The Impact of Coronavirus on Asian Gambling

In the wake of the Coronavirus outbreak in Asia, serious macroeconomic consequences are being witnessed, especially in the gambling sector. Two entertainment companies with major stakes in the Macau gambling sector, MGM and Wynn Resorts, saw their share prices fall by about 7% over the last week.

Hong Kong skyline.

Hong Kong and other large cities across the Asian peninsula   have been rocked by the Coronavirus outbreak, with the gambling and leisure industries suffering a major downturn in footfall and expected revenues. ©skeeze/Pixabay

With residents forced to stay at home throughout the last month due to the outbreak, many regular casino gamblers have switched to similar online services. The Chinese New Year footfall in Macau was significantly down, by up to 80% according to some estimates. We explore the impact of Coronavirus in the gambling industry throughout Asia in more detail below!

Macau heavily relies upon visitors from the mainland to maintain its growth. Despite the international appeal of Macau as an international hub of gambling in Asia, the majority of its revenues are generated by Chinese visitors from the mainland. Gambling is illegal in mainland China, and it is well-documented how much money Macau generates from Chinese visitors. With precautionary measures being ramped up across the region, with Macau casinos imposing strict measures of mask-wearing and temperature gates, it is difficult to maintain normal business targets.
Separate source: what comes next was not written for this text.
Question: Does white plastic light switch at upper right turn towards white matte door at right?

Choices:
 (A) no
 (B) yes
Economic consequences are already being felt, with share price drops, construction projects being halted and lay-offs anticipated, industry chiefs in Macau are desperately hoping for stability and a return to business as usual.

There were unexpected beneficiaries within the Asian gambling sector in the wake of the Coronavirus outbreak. The Philippines, which is home to one of Asia’s largest online gambling sectors saw a dramatic rise in activity across their platforms. This legalized online gambling mecca for Asian citizens has been serving the Chinese people dutifully during their hour of need. As Jason Ader, the chief executive of SpringOwl Asset Management observed:

When people in China are forced to stay at home they go online. We have seen a massive surge in online gaming as a result of the virus.Jason Ader Chief executive, SpringOwl Asset Management

Will Macau’s Loss Be Manila’s Gain?

The downturn in activity across the casino floors of Macau is a truly worrying prospect for the stakeholders of the industry out there. With major stakeholders MGM and Wynn resorts showing a 7% loss in share value in wake of the Coronavirus, the exposure of dependence on Macau gambling revenues is being laid to bare.

But the downturn of the Macau land-based casino sector has not been all bad news for gambling industry business interests. Some of Manila’s largest online casinos are reporting a huge surge in account registrations, deposits and general betting activity across their platforms. It appears that due to the draconian style restrictions being imposed across China to control the outbreak of Coronavirus, gamblers are unable to move freely and mostly unwilling to risk exposure to the new virus. This has, of course, resulted in a massive demand for the only fully licensed and legalized online gambling industry in Asia, as thousands of new customers flock to the cloud platforms to fulfill their gambling needs.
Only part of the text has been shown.